At first, the complexity of the corporate structure looked like a problem to me. But after thinking about it, I think this is a strength. Through its management of TRC together with its minority ownership, Innoviva can make multiple investments in very diverse fields, imitating the VC business model. But when it gets into contact with a really promising idea, as with Armata, it can also do a direct acquisition and not have to share the result with the other shareholders of TRC.
So while this might distract or deter some investors, I think this is an ideal model to maximize value creation in the long term. This also explains with Theravance, the other owner of TRC, was so opposed to it. It wanted all that juicy cash flow from royalty to flow to its own R&D effort.
With the court ruling strongly in favor of Innoviva, I think this model is now secure, de-risking Innoviva from the governance risk point of view.
I think it is a fool’s errand to put a precise number on the value of the investment on Armata and Entasis. There are too many unknowns to give a solid estimate.
Nevertheless, considering the growing issue of antibiotic resistance, I feel Entasis might just have a solid niche ahead if its drugs get approved.
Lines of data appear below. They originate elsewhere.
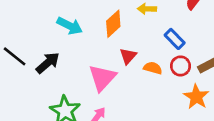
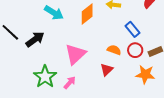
red triangle: (128, 56) -> (107, 70), moved
orange star: (196, 97) -> (145, 74), turned -30

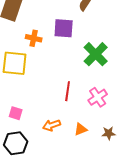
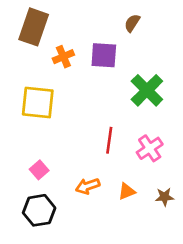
orange cross: (34, 38) -> (63, 57), moved, turned -35
pink square: (16, 113) -> (39, 170), turned 32

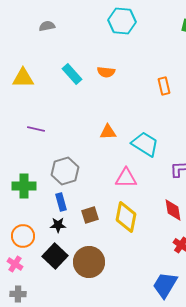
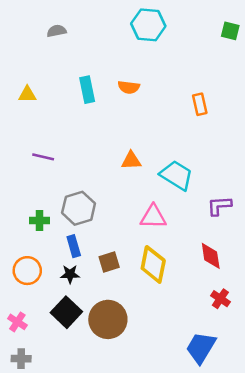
cyan rectangle: (72, 74) -> (87, 90), turned 30
yellow triangle: (23, 78) -> (27, 94), size x0.7
green cross: (24, 186) -> (39, 220), moved, size x0.7
orange circle: (23, 236) -> (27, 271), moved

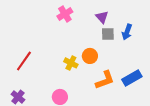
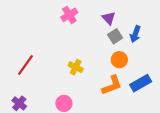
gray square: (108, 34) -> (115, 36), turned -32
orange circle: (90, 56) -> (119, 60), moved

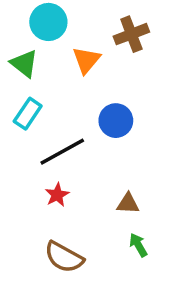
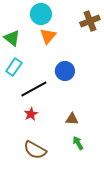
cyan circle: (48, 22) -> (41, 14), moved
brown cross: (131, 34) -> (90, 21), moved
With Armata, Innoviva is the only publicly traded stock I know of that is involved in bacteriophage treatment. I have been looking out personally for such investment for years, actually way back to when I was a biochemistry researcher in Switzerland. The investment in Armata was a large part of what attracted me to Innoviva in the first place.
Will it work out? Maybe. This is biotech, where failure is the norm, not the exception. But if it does, it might make Armata (and Innoviva) the pioneer in a revolutionary field of medicine.
Looking at the current market cap, I feel that the market has just wholly missed this potential. Maybe not surprising, as it’s an obscure topic to non-biologists. So through Innoviva, Armata is still selling on the cheap.